[Records from a data collection]

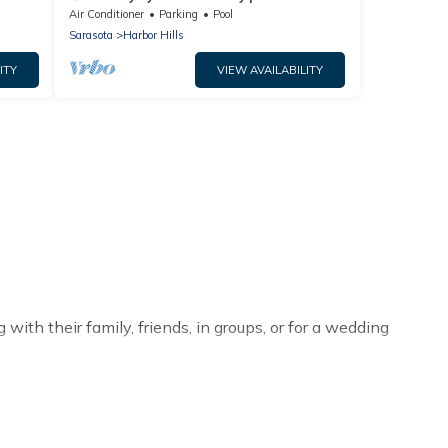
w/putting green & fire pit!⚓
Air Conditioner
Parking
Pool
Sarasota
Harbor Hills
ITY
VIEW AVAILABILITY
ith their family, friends, in groups, or for a wedding
r your winter trip or seasonal escape. Our listings have
adenton winter vacation homes have top amenities,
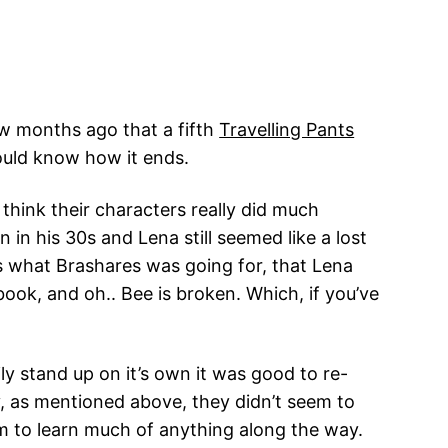
few months ago that a fifth
Travelling Pants
ould know how it ends.
 think their characters really did much
in his 30s and Lena still seemed like a lost
is what Brashares was going for, that Lena
ook, and oh.. Bee is broken. Which, if you’ve
ily stand up on it’s own it was good to re-
y, as mentioned above, they didn’t seem to
 to learn much of anything along the way.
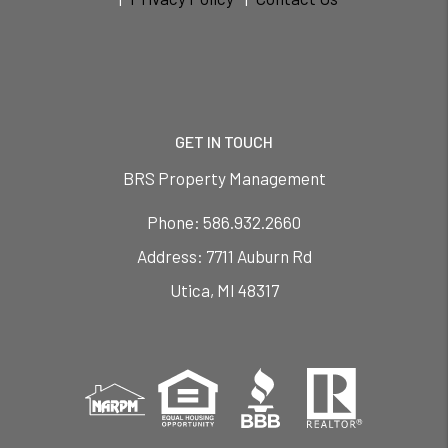
GET IN TOUCH
BRS Property Management
Phone:
586.932.2660
7711 Auburn Rd
Utica
,
MI
48317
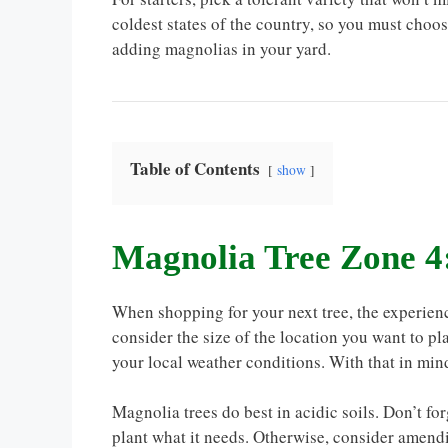
coldest states of the country, so you must choos
adding magnolias in your yard.
Table of Contents
show
Magnolia Tree Zone 4
When shopping for your next tree, the experien
consider the size of the location you want to pl
your local weather conditions. With that in mind
Magnolia trees do best in acidic soils. Don’t fo
plant what it needs. Otherwise, consider amend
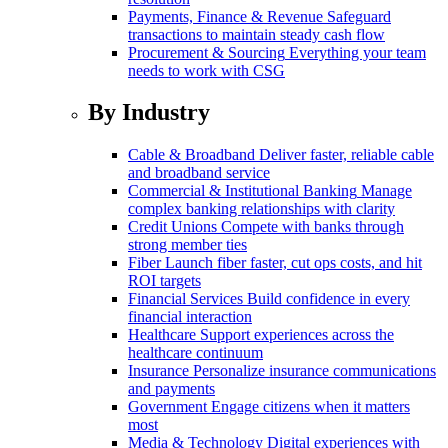
Payments, Finance & Revenue
Safeguard
transactions to maintain steady cash flow
Procurement & Sourcing
Everything your team
needs to work with CSG
By Industry
Cable & Broadband
Deliver faster, reliable cable
and broadband service
Commercial & Institutional Banking
Manage
complex banking relationships with clarity
Credit Unions
Compete with banks through
strong member ties
Fiber
Launch fiber faster, cut ops costs, and hit
ROI targets
Financial Services
Build confidence in every
financial interaction
Healthcare
Support experiences across the
healthcare continuum
Insurance
Personalize insurance communications
and payments
Government
Engage citizens when it matters
most
Media & Technology
Digital experiences with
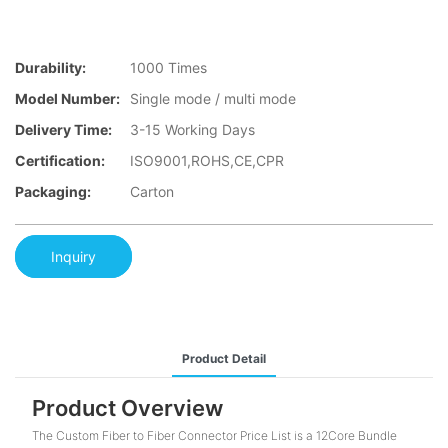
Durability:
1000 Times
Model Number:
Single mode / multi mode
Delivery Time:
3-15 Working Days
Certification:
ISO9001,ROHS,CE,CPR
Packaging:
Carton
Inquiry
Product Detail
Product Overview
The Custom Fiber to Fiber Connector Price List is a 12Core Bundle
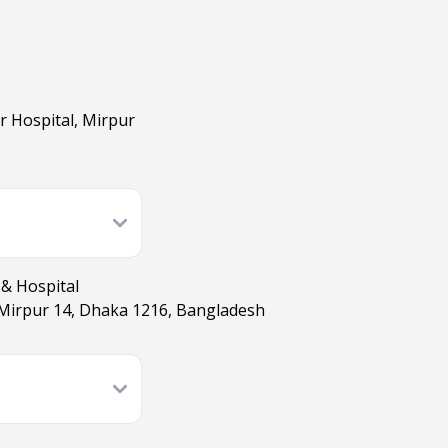
r Hospital, Mirpur
 & Hospital
Mirpur 14, Dhaka 1216, Bangladesh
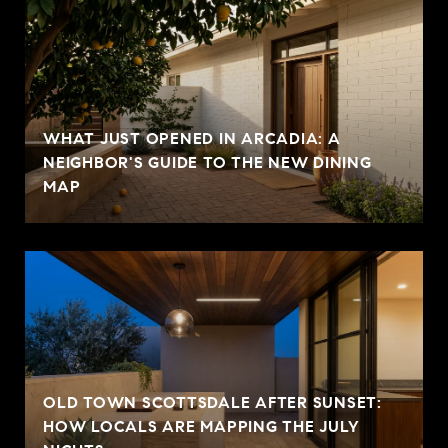
WHAT JUST OPENED IN ARCADIA: A
NEIGHBOR'S GUIDE TO THE NEW DINING
MAP
OLD TOWN SCOTTSDALE AFTER SUNSET:
HOW LOCALS ARE MAPPING THE JULY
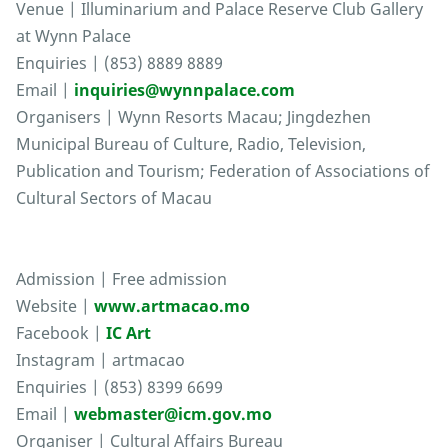
Venue | Illuminarium and Palace Reserve Club Gallery
at Wynn Palace
Enquiries | (853) 8889 8889
Email |
inquiries@wynnpalace.com
Organisers | Wynn Resorts Macau; Jingdezhen
Municipal Bureau of Culture, Radio, Television,
Publication and Tourism; Federation of Associations of
Cultural Sectors of Macau
Admission | Free admission
Website |
www.artmacao.mo
Facebook |
IC Art
Instagram | artmacao
Enquiries | (853) 8399 6699
Email |
webmaster@icm.gov.mo
Organiser | Cultural Affairs Bureau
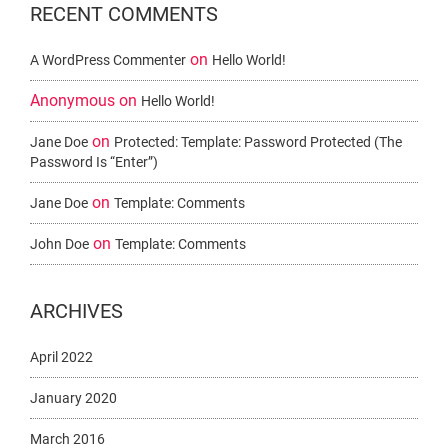
RECENT COMMENTS
on
A WordPress Commenter
Hello World!
Anonymous
on
Hello World!
on
Jane Doe
Protected: Template: Password Protected (the
Password Is “enter”)
on
Jane Doe
Template: Comments
on
John Doe
Template: Comments
ARCHIVES
April 2022
January 2020
March 2016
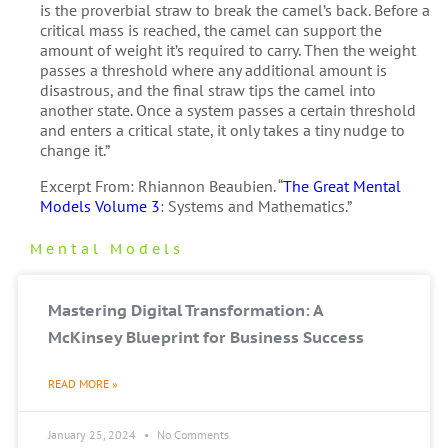
is the proverbial straw to break the camel’s back. Before a
critical mass is reached, the camel can support the
amount of weight it’s required to carry. Then the weight
passes a threshold where any additional amount is
disastrous, and the final straw tips the camel into
another state. Once a system passes a certain threshold
and enters a critical state, it only takes a tiny nudge to
change it.”
Excerpt From: Rhiannon Beaubien. “
The Great Mental
Models Volume 3
: Systems and Mathematics.”
Mental Models
Mastering Digital Transformation: A
McKinsey Blueprint for Business Success
READ MORE »
January 25, 2024
No Comments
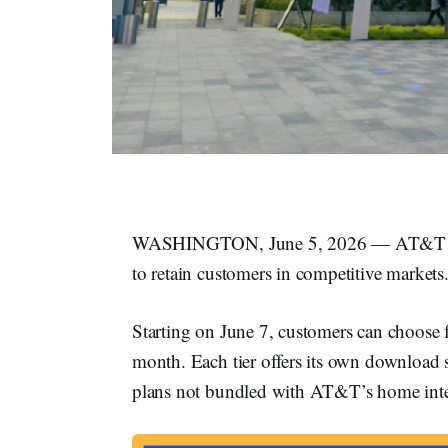
WASHINGTON, June 5, 2026 — AT&T 
to retain customers in competitive markets
Starting on June 7, customers can choose fr
month. Each tier offers its own downloa
plans not bundled with AT&T’s home inte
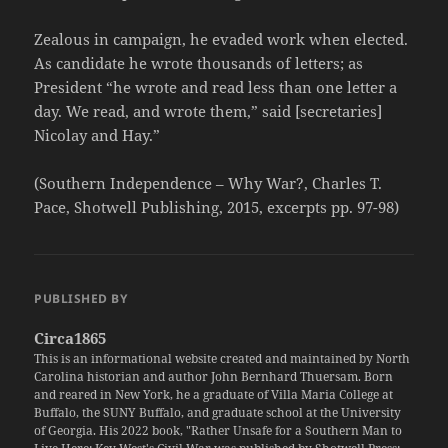
Zealous in campaign, he evaded work when elected.
As candidate he wrote thousands of letters; as
President “he wrote and read less than one letter a
day. We read, and wrote them,” said [secretaries]
Nicolay and Hay.”
(Southern Independence – Why War?, Charles T.
Pace, Shotwell Publishing, 2015, excerpts pp. 97-98)
PUBLISHED BY
Circa1865
This is an informational website created and maintained by North
Carolina historian and author John Bernhard Thuersam. Born
and reared in New York, he a graduate of Villa Maria College at
Buffalo, the SUNY Buffalo, and graduate school at the University
of Georgia. His 2022 book, "Rather Unsafe for a Southern Man to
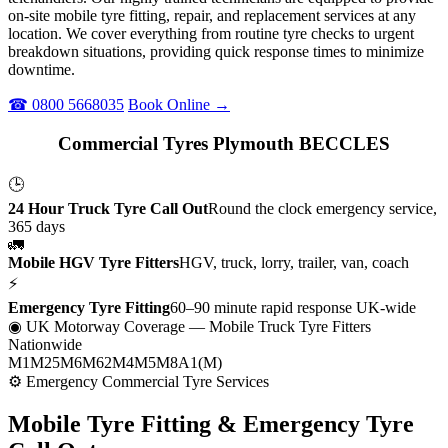
on-site mobile tyre fitting, repair, and replacement services at any
location. We cover everything from routine tyre checks to urgent
breakdown situations, providing quick response times to minimize
downtime.
☎ 0800 5668035
Book Online →
Commercial Tyres Plymouth BECCLES
🕒
24 Hour Truck Tyre Call Out
Round the clock emergency service,
365 days
🚛
Mobile HGV Tyre Fitters
HGV, truck, lorry, trailer, van, coach
⚡
Emergency Tyre Fitting
60–90 minute rapid response UK-wide
◉ UK Motorway Coverage
— Mobile Truck Tyre Fitters
Nationwide
M1
M25
M6
M62
M4
M5
M8
A1(M)
⚙ Emergency Commercial Tyre Services
Mobile Tyre Fitting &
Emergency Tyre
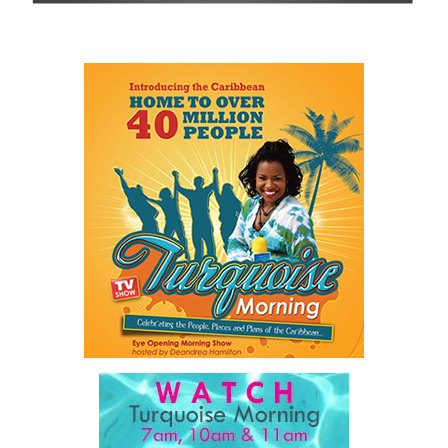
visit
www.cbcbahamas.com
today.
Share this:
Twitter
Facebook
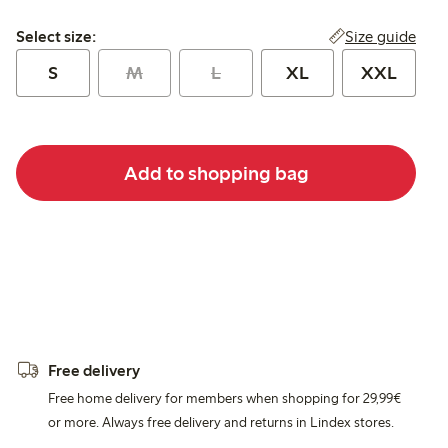
Select size:
Size guide
Select size:
S
M
L
XL
XXL
Add to shopping bag
Free delivery
Free home delivery for members when shopping for 29,99€
or more. Always free delivery and returns in Lindex stores.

*Work item:*
Would you write out the data exactly, with no pictures in the copy?

*Your solution:*
w/putting green & fire pit!⚓
Air Conditioner
Parking
Pool
Sarasota
Harbor Hills
ITY
VIEW AVAILABILITY
ith their family, friends, in groups, or for a wedding
r your winter trip or seasonal escape. Our listings have
adenton winter vacation homes have top amenities,
few months ago that a fifth
Travelling Pants
ould know how it ends.
 think their characters really did much
in his 30s and Lena still seemed like a lost
is what Brashares was going for, that Lena
ook, and oh.. Bee is broken. Which, if you’ve
ily stand up on it’s own it was good to re-
y, as mentioned above, they didn’t seem to
 to learn much of anything along the way.
GET IN TOUCH
BRS Property Management
Phone:
586.932.2660
7711 Auburn Rd
Utica
,
MI
48317
coldest states of the country, so you must choos
adding magnolias in your yard.
Table of Contents
show
Magnolia Tree Zone 4
When shopping for your next tree, the experien
consider the size of the location you want to pl
your local weather conditions. With that in mind
Magnolia trees do best in acidic soils. Don’t fo
plant what it needs. Otherwise, consider amend
Payments, Finance & Revenue
Safeguard
transactions to maintain steady cash flow
Procurement & Sourcing
Everything your team
needs to work with CSG
By Industry
Cable & Broadband
Deliver faster, reliable cable
and broadband service
Commercial & Institutional Banking
Manage
complex banking relationships with clarity
Credit Unions
Compete with banks through
strong member ties
Fiber
Launch fiber faster, cut ops costs, and hit
ROI targets
Financial Services
Build confidence in every
financial interaction
Healthcare
Support experiences across the
healthcare continuum
Insurance
Personalize insurance communications
and payments
Government
Engage citizens when it matters
most
Media & Technology
Digital experiences with
Durability:
1000 Times
Model Number:
Single mode / multi mode
Delivery Time:
3-15 Working Days
Certification:
ISO9001,ROHS,CE,CPR
Packaging:
Carton
Inquiry
Product Detail
Product Overview
The Custom Fiber to Fiber Connector Price List is a 12Core Bundle
r Hospital, Mirpur
 & Hospital
Mirpur 14, Dhaka 1216, Bangladesh
WHAT JUST OPENED IN ARCADIA: A
NEIGHBOR'S GUIDE TO THE NEW DINING
MAP
OLD TOWN SCOTTSDALE AFTER SUNSET:
HOW LOCALS ARE MAPPING THE JULY
Venue | Illuminarium and Palace Reserve Club Gallery
at Wynn Palace
Enquiries | (853) 8889 8889
Email |
inquiries@wynnpalace.com
Organisers | Wynn Resorts Macau; Jingdezhen
Municipal Bureau of Culture, Radio, Television,
Publication and Tourism; Federation of Associations of
Cultural Sectors of Macau
Admission | Free admission
Website |
www.artmacao.mo
Facebook |
IC Art
Instagram | artmacao
Enquiries | (853) 8399 6699
Email |
webmaster@icm.gov.mo
Organiser | Cultural Affairs Bureau
RECENT COMMENTS
on
A WordPress Commenter
Hello World!
Anonymous
on
Hello World!
on
Jane Doe
Protected: Template: Password Protected (the
Password Is “enter”)
on
Jane Doe
Template: Comments
on
John Doe
Template: Comments
ARCHIVES
April 2022
January 2020
March 2016
is the proverbial straw to break the camel’s back. Before a
critical mass is reached, the camel can support the
amount of weight it’s required to carry. Then the weight
passes a threshold where any additional amount is
disastrous, and the final straw tips the camel into
another state. Once a system passes a certain threshold
and enters a critical state, it only takes a tiny nudge to
change it.”
Excerpt From: Rhiannon Beaubien. “
The Great Mental
Models Volume 3
: Systems and Mathematics.”
Mental Models
Mastering Digital Transformation: A
McKinsey Blueprint for Business Success
READ MORE »
January 25, 2024
No Comments
WASHINGTON, June 5, 2026 — AT&T 
to retain customers in competitive markets
Starting on June 7, customers can choose fr
month. Each tier offers its own downloa
plans not bundled with AT&T’s home inte
Zealous in campaign, he evaded work when elected.
As candidate he wrote thousands of letters; as
President “he wrote and read less than one letter a
day. We read, and wrote them,” said [secretaries]
Nicolay and Hay.”
(Southern Independence – Why War?, Charles T.
Pace, Shotwell Publishing, 2015, excerpts pp. 97-98)
PUBLISHED BY
Circa1865
This is an informational website created and maintained by North
Carolina historian and author John Bernhard Thuersam. Born
and reared in New York, he a graduate of Villa Maria College at
Buffalo, the SUNY Buffalo, and graduate school at the University
of Georgia. His 2022 book, "Rather Unsafe for a Southern Man to
on-site mobile tyre fitting, repair, and replacement services at any
location. We cover everything from routine tyre checks to urgent
breakdown situations, providing quick response times to minimize
downtime.
☎ 0800 5668035
Book Online →
Commercial Tyres Plymouth BECCLES
🕒
24 Hour Truck Tyre Call Out
Round the clock emergency service,
365 days
🚛
Mobile HGV Tyre Fitters
HGV, truck, lorry, trailer, van, coach
⚡
Emergency Tyre Fitting
60–90 minute rapid response UK-wide
◉ UK Motorway Coverage
— Mobile Truck Tyre Fitters
Nationwide
M1
M25
M6
M62
M4
M5
M8
A1(M)
⚙ Emergency Commercial Tyre Services
Mobile Tyre Fitting &
Emergency Tyre
visit
www.cbcbahamas.com
today.
Share this:
Twitter
Facebook
Select size:
Size guide
Select size:
S
M
L
XL
XXL
Add to shopping bag
Free delivery
Free home delivery for members when shopping for 29,99€
or more. Always free delivery and returns in Lindex stores.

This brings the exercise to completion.